Jahrelang galt Toyota als Vorbild für die globale Autoindustrie. Der japanische Riese glänzte mit seinen schlanken, kostengünstigen Produktionssystemen (Stichwort Kaizen) sowie seiner Pionierrolle bei der Einführung umweltfreundlicher Elektromobilität. Mit dem im Jahr 1997 gestarteten Hybridauto Prius, von dem bis heute weltweit mehr als 20,3 Millionen Exemplare verkauft wurden, hatte der Konzern die Öko-Nase auf einmal weit vorn. Plötzlich war es selbst in den USA hipp, diesen windschnittigen Japaner zu fahren, der seinem Benzinmotor mit schlauer elektrischer Unterstützung wunderbar beim Spritsparen half.
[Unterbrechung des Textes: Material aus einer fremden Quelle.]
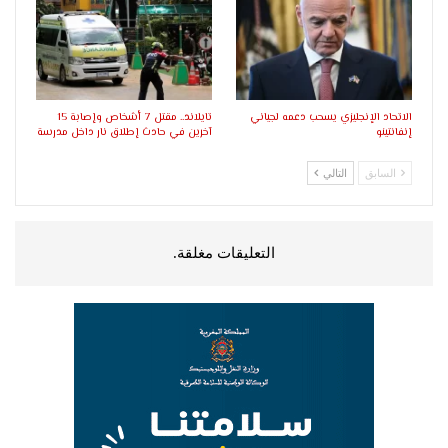
الاتحاد الإنجليزي يسحب دعمه لجياني
تايلاند.. مقتل 7 أشخاص وإصابة 15
إنفانتينو
آخرين في حادث إطلاق نار داخل مدرسة
السابق
التالي
التعليقات مغلقة.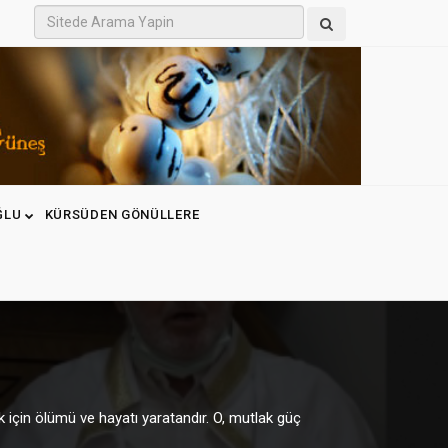
ĞLU
KÜRSÜDEN GÖNÜLLERE
k için ölümü ve hayatı yaratandır. O, mutlak güç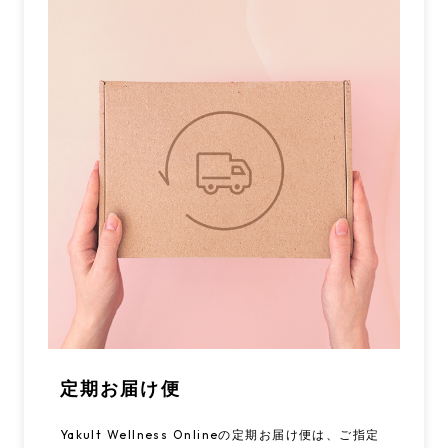
定期お届け便
Yakult Wellness Onlineの定期お届け便は、ご指定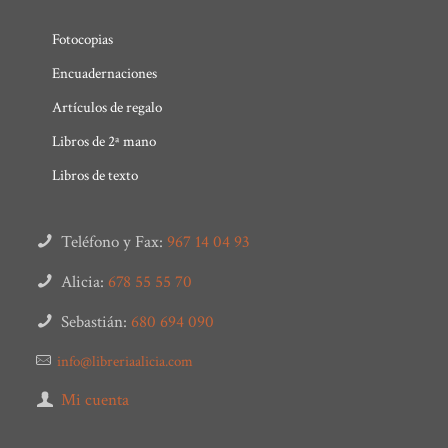
Fotocopias
Encuadernaciones
Artículos de regalo
Libros de 2ª mano
Libros de texto
Teléfono y Fax:
967 14 04 93
Alicia:
678 55 55 70
Sebastián:
680 694 090
info@libreriaalicia.com
Mi cuenta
Logisch, dass Toyota von diesem Erfolg beflügelt seine Hybridtechnologie weiter verfeinerte und dann nach und nach auf fast alle Modellreihen ausrollte. Und dabei aber trotz deutlicher Anzeichen anscheinend nicht bemerkte, dass dieses klassische Hybrid-Thema (mit oder ohne Stecker) bei der Konkurrenz zunehmend zum Auslaufmodell wurde. Mit dem rasanten Aufstieg von Tesla wurde der Branche ruckartig klar, das die große Zukunft bei komplett batterieelektrischen Fahrzeugen liegt.
Inzwischen baut Tesla seine Vollstromer nicht nur auf dem amerikanischen Heimatmarkt, sondern auch im chinesischen Shanghai und in Grünheide bei Berlin. Immer kostengünstiger, aus immer weniger Bauteilen und mit immer effektiveren Batterietechnologien. Und auch viele andere große Automobilhersteller, die das meiste Geld immer noch mit großen Stückzahlen von Verbrenner-Modellen verdienen, setzen perspektivisch auf dem reinen Elektropfad.
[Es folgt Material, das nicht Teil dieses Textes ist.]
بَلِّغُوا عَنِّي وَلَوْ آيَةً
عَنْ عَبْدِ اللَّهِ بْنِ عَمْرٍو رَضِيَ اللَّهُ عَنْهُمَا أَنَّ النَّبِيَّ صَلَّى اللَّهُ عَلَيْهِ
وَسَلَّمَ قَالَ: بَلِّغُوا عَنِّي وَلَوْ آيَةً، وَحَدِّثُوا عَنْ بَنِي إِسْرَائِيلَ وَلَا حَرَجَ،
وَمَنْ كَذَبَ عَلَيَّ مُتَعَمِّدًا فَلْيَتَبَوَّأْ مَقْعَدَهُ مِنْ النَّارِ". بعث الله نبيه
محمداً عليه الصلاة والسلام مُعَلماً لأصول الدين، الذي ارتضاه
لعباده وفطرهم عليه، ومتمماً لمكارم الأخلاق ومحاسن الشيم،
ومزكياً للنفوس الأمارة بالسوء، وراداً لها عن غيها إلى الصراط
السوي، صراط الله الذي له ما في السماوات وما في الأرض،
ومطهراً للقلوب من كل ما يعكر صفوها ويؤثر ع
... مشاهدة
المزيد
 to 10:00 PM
Ab 2035 nur noch emissionsfreie Autos in Europa
Haben die verantwortlichen Manager bei Toyota womöglich den Anschluss verschlafen und versuchen das nun hastig irgendwie aufzuholen?
Immerhin will Toyota fürs weltweite Gesamtunternehmen, das Jahr für Jahr über 10 Millionen Autos verkauft, bis 2050 klimaneutral sein. Und für Europa hat die Marke ihr Ziel jetzt sogar noch deutlich verschärft. „Hier wollen wir die Kohlendioxid-Neutralität nun bereits 2040 erreichen“, verkündete jetzt Europa-Chef Matt Harrison auf dem vierten Brüsseler Kenshiki-Forum, auf dem traditionell die Zukunft-News des Unternehmens offeriert werden. Und Toyota sei bereits auf einem guten Weg. Denn schon 2035, so Harrisons zweite überraschende Botschaft, sollen von Toyota in Europa nur noch emissionsfreie Autos verkauft werden.
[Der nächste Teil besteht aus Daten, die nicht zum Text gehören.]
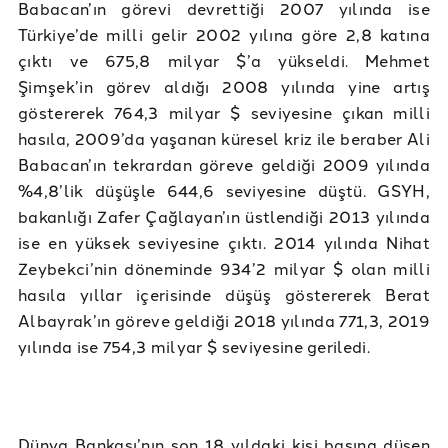
Babacan’ın görevi devrettiği 2007 yılında ise
Türkiye’de milli gelir 2002 yılına göre 2,8 katına
çıktı ve 675,8 milyar $’a yükseldi. Mehmet
Şimşek’in görev aldığı 2008 yılında yine artış
göstererek 764,3 milyar $ seviyesine çıkan milli
hasıla, 2009’da yaşanan küresel kriz ile beraber Ali
Babacan’ın tekrardan göreve geldiği 2009 yılında
%4,8’lik düşüşle 644,6 seviyesine düştü. GSYH,
bakanlığı Zafer Çağlayan’ın üstlendiği 2013 yılında
ise en yüksek seviyesine çıktı. 2014 yılında Nihat
Zeybekci’nin döneminde 934’2 milyar $ olan milli
hasıla yıllar içerisinde düşüş göstererek Berat
Albayrak’ın göreve geldiği 2018 yılında 771,3, 2019
yılında ise 754,3 milyar $ seviyesine geriledi.
Dünya Bankası’nın son 18 yıldaki kişi başına düşen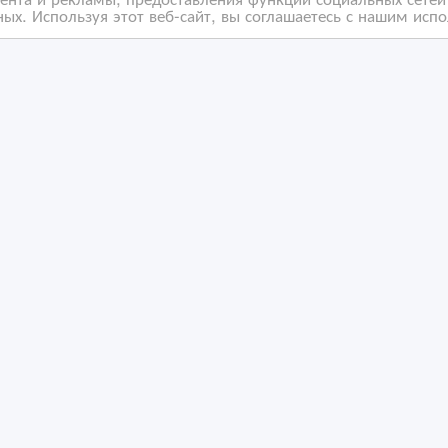
ых. Используя этот веб-сайт, вы соглашаетесь с нашим исп
сная мебель
Офисная мебель : Кре
для персонала
/01/2015 09:28
13/10/2014 06:48
фисная мебель
Офисная мебель
захстан, Атырау
Казахстан, Атырау
ность за содержание размещенных объявлений.
 Мы не передаем и не продаем личную информацию зарегистриро
на которые ссылается ВсеСделки. На некоторых страницах нашего 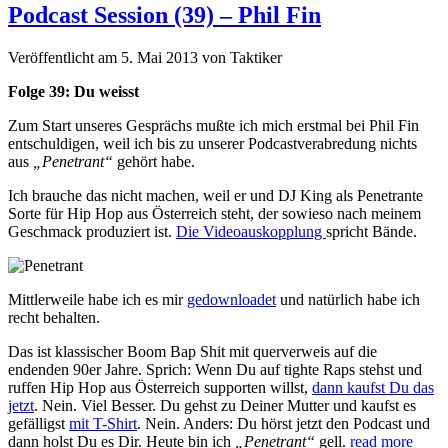
Podcast Session (39) – Phil Fin
Veröffentlicht am 5. Mai 2013
von
Taktiker
Folge 39: Du weisst
Zum Start unseres Gesprächs mußte ich mich erstmal bei Phil Fin
entschuldigen, weil ich bis zu unserer Podcastverabredung nichts
aus
„Penetrant“
gehört habe.
Ich brauche das nicht machen, weil er und DJ King als Penetrante
Sorte für Hip Hop aus Österreich steht, der sowieso nach meinem
Geschmack produziert ist.
Die Videoauskopplung
spricht Bände.
Mittlerweile habe ich es mir
gedownloadet
und natürlich habe ich
recht behalten.
Das ist klassischer Boom Bap Shit mit querverweis auf die
endenden 90er Jahre. Sprich: Wenn Du auf tighte Raps stehst und
ruffen Hip Hop aus Österreich supporten willst,
dann kaufst Du das
jetzt
. Nein. Viel Besser. Du gehst zu Deiner Mutter und kaufst es
gefälligst
mit T-Shirt
. Nein. Anders: Du hörst jetzt den Podcast und
dann holst Du es Dir. Heute bin ich
„Penetrant“
gell.
read more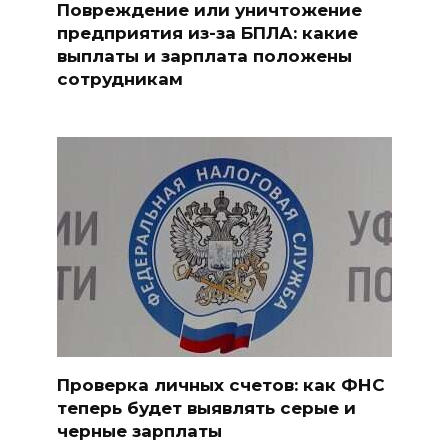
Повреждение или уничтожение
предприятия из-за БПЛА: какие
выплаты и зарплата положены
сотрудникам
Проверка личных счетов: как ФНС
теперь будет выявлять серые и
черные зарплаты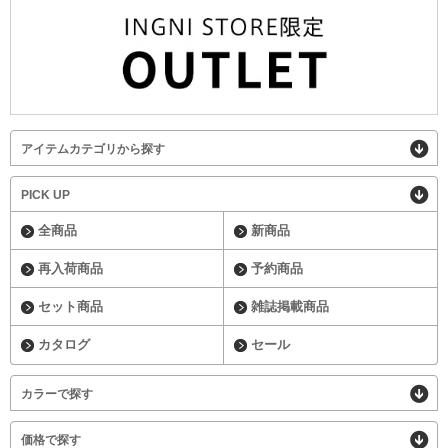
アイテムカテゴリから探す
PICK UP
全商品
新商品
再入荷商品
予約商品
セット商品
雑誌掲載商品
カタログ
セール
カラーで探す
価格で探す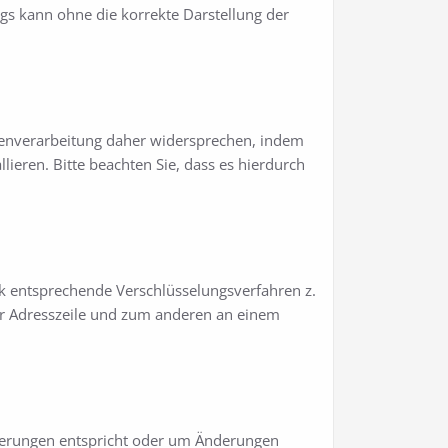
ngs kann ohne die korrekte Darstellung der
atenverarbeitung daher widersprechen, indem
lieren. Bitte beachten Sie, dass es hierdurch
ik entsprechende Verschlüsselungsverfahren z.
er Adresszeile und zum anderen an einem
rderungen entspricht oder um Änderungen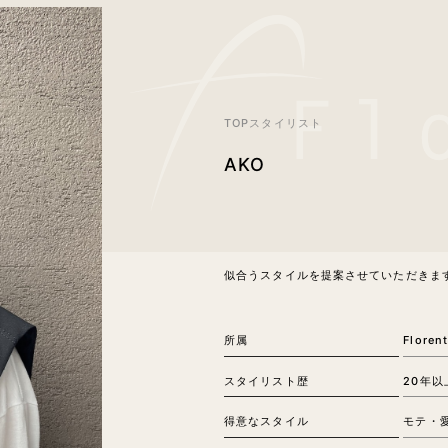
TOPスタイリスト
AKO
似合うスタイルを提案させていただきま
所属
Floren
スタイリスト歴
20年以
得意なスタイル
モテ・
„Beyond Zero“ („Jenseits von Null“) lautet für diverse Baureihen die neue Losung für künftige Toyota-Modelle, die demnächst super sauber fahren sollen. Und die tragen deshalb allesamt das Kürzel bZ im Namen. Tatsächlich, und das wurde in Brüssel in allen Gesprächen deutlich, forciert man bei Toyota weltweit den rasanten Start vieler neuer vollelektrischer Modelle.
bZ4X startet mit sechsmonatiger Verspätung
Durchaus mit Lernkurven. So musste der 4,69 Meter lange vollelektrische SUV bZ4X, erstes Modell der neuen Vollstromer und Schwesterversion des Subaru Solterra, in den USA wegen Problemen mit sich von selbst lösenden Radmuttern mal kurz zurückgerufen werden. Schwamm drüber. Bei uns startet der durchaus attraktive Stromer, der als 150 kW (204 PS) starker Fronttriebler per 71,4-kWh-Batterie eine Reichweite von 513 Kilometern (Allradversion 415 km) bieten soll, mit nun sechsmonatiger Verspätung zu Preisen ab 47.490 Euro (Allradler 63.290 Euro). Leasing schon ab 329 Euro monatlich. Und in den ersten Tests bekam dieser geräumige Hochsitzer, der locker Toyotas SUV RAV ersetzen kann, recht freundliche Bewertungen.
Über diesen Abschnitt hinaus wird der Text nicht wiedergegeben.